* **Action item**
Below are some entries; write out each one of them exactly.

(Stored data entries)
• • • •
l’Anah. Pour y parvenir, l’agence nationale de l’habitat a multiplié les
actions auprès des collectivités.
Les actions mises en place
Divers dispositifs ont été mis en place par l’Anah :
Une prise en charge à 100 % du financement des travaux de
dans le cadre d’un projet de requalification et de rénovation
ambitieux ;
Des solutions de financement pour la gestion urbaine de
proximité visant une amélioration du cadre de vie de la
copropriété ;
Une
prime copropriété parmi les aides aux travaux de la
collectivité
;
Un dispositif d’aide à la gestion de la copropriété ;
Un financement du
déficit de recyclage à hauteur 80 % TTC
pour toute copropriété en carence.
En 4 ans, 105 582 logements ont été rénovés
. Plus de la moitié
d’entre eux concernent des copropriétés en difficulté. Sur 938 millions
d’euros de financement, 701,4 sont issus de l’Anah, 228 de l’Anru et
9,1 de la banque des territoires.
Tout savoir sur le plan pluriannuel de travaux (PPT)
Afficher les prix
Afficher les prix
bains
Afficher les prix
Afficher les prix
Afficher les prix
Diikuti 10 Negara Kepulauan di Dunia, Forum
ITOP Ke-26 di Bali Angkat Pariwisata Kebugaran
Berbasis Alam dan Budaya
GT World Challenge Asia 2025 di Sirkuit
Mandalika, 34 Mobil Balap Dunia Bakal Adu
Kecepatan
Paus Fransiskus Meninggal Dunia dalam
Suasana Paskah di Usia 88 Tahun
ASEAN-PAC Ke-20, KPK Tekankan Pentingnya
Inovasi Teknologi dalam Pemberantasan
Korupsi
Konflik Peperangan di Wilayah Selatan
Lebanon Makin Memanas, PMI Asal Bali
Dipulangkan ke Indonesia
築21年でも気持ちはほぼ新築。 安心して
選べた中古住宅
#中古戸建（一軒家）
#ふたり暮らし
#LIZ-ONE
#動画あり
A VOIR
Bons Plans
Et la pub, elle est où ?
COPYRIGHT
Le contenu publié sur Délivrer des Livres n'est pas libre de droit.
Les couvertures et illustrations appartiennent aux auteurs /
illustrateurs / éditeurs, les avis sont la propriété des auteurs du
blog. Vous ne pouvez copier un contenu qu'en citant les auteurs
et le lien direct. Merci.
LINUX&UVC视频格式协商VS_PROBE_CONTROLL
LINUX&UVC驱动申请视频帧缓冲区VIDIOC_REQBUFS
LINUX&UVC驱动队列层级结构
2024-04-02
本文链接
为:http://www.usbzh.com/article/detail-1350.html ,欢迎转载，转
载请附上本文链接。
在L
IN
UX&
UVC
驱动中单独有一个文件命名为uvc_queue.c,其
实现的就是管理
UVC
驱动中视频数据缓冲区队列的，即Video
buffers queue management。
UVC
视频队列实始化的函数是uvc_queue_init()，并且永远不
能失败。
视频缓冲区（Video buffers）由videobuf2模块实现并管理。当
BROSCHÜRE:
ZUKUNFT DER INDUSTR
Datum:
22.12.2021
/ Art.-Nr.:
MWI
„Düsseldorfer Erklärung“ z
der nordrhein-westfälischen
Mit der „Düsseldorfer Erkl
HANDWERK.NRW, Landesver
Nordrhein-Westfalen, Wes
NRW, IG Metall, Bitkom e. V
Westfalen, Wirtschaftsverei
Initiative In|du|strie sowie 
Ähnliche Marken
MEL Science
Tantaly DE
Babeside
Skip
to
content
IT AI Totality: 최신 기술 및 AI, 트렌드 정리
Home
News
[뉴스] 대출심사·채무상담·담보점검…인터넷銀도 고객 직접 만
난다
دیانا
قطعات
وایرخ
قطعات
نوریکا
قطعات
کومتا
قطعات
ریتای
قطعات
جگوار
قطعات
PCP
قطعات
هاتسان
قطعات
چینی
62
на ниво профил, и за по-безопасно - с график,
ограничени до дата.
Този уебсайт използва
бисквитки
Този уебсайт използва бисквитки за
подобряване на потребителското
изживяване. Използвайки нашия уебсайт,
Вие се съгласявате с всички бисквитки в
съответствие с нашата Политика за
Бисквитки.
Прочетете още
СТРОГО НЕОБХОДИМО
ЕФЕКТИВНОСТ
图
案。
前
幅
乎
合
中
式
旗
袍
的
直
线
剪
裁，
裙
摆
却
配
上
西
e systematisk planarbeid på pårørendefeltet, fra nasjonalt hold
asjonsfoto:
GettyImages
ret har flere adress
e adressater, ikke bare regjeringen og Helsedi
• • • •
* **Task answer**
l’Anah. Pour y parvenir, l’agence nationale de l’habitat a multiplié les
actions auprès des collectivités.
Les actions mises en place
Divers dispositifs ont été mis en place par l’Anah :
Une prise en charge à 100 % du financement des travaux de
dans le cadre d’un projet de requalification et de rénovation
ambitieux ;
Des solutions de financement pour la gestion urbaine de
proximité visant une amélioration du cadre de vie de la
copropriété ;
Une
prime copropriété parmi les aides aux travaux de la
collectivité
;
Un dispositif d’aide à la gestion de la copropriété ;
Un financement du
déficit de recyclage à hauteur 80 % TTC
pour toute copropriété en carence.
En 4 ans, 105 582 logements ont été rénovés
. Plus de la moitié
d’entre eux concernent des copropriétés en difficulté. Sur 938 millions
d’euros de financement, 701,4 sont issus de l’Anah, 228 de l’Anru et
9,1 de la banque des territoires.
Tout savoir sur le plan pluriannuel de travaux (PPT)
Afficher les prix
Afficher les prix
bains
Afficher les prix
Afficher les prix
Afficher les prix
Diikuti 10 Negara Kepulauan di Dunia, Forum
ITOP Ke-26 di Bali Angkat Pariwisata Kebugaran
Berbasis Alam dan Budaya
GT World Challenge Asia 2025 di Sirkuit
Mandalika, 34 Mobil Balap Dunia Bakal Adu
Kecepatan
Paus Fransiskus Meninggal Dunia dalam
Suasana Paskah di Usia 88 Tahun
ASEAN-PAC Ke-20, KPK Tekankan Pentingnya
Inovasi Teknologi dalam Pemberantasan
Korupsi
Konflik Peperangan di Wilayah Selatan
Lebanon Makin Memanas, PMI Asal Bali
Dipulangkan ke Indonesia
築21年でも気持ちはほぼ新築。 安心して
選べた中古住宅
#中古戸建（一軒家）
#ふたり暮らし
#LIZ-ONE
#動画あり
A VOIR
Bons Plans
Et la pub, elle est où ?
COPYRIGHT
Le contenu publié sur Délivrer des Livres n'est pas libre de droit.
Les couvertures et illustrations appartiennent aux auteurs /
illustrateurs / éditeurs, les avis sont la propriété des auteurs du
blog. Vous ne pouvez copier un contenu qu'en citant les auteurs
et le lien direct. Merci.
LINUX&UVC视频格式协商VS_PROBE_CONTROLL
LINUX&UVC驱动申请视频帧缓冲区VIDIOC_REQBUFS
LINUX&UVC驱动队列层级结构
2024-04-02
本文链接
为:http://www.usbzh.com/article/detail-1350.html ,欢迎转载，转
载请附上本文链接。
在L
IN
UX&
UVC
驱动中单独有一个文件命名为uvc_queue.c,其
实现的就是管理
UVC
驱动中视频数据缓冲区队列的，即Video
buffers queue management。
UVC
视频队列实始化的函数是uvc_queue_init()，并且永远不
能失败。
视频缓冲区（Video buffers）由videobuf2模块实现并管理。当
BROSCHÜRE:
ZUKUNFT DER INDUSTR
Datum:
22.12.2021
/ Art.-Nr.:
MWI
„Düsseldorfer Erklärung“ z
der nordrhein-westfälischen
Mit der „Düsseldorfer Erkl
HANDWERK.NRW, Landesver
Nordrhein-Westfalen, Wes
NRW, IG Metall, Bitkom e. V
Westfalen, Wirtschaftsverei
Initiative In|du|strie sowie 
Ähnliche Marken
MEL Science
Tantaly DE
Babeside
Skip
to
content
IT AI Totality: 최신 기술 및 AI, 트렌드 정리
Home
News
[뉴스] 대출심사·채무상담·담보점검…인터넷銀도 고객 직접 만
난다
دیانا
قطعات
وایرخ
قطعات
نوریکا
قطعات
کومتا
قطعات
ریتای
قطعات
جگوار
قطعات
PCP
قطعات
هاتسان
قطعات
چینی
62
на ниво профил, и за по-безопасно - с график,
ограничени до дата.
Този уебсайт използва
бисквитки
Този уебсайт използва бисквитки за
подобряване на потребителското
изживяване. Използвайки нашия уебсайт,
Вие се съгласявате с всички бисквитки в
съответствие с нашата Политика за
Бисквитки.
Прочетете още
СТРОГО НЕОБХОДИМО
ЕФЕКТИВНОСТ
图
案。
前
幅
乎
合
中
式
旗
袍
的
直
线
剪
裁，
裙
摆
却
配
上
西
e systematisk planarbeid på pårørendefeltet, fra nasjonalt hold
asjonsfoto:
GettyImages
ret har flere adress
e adressater, ikke bare regjeringen og Helsedi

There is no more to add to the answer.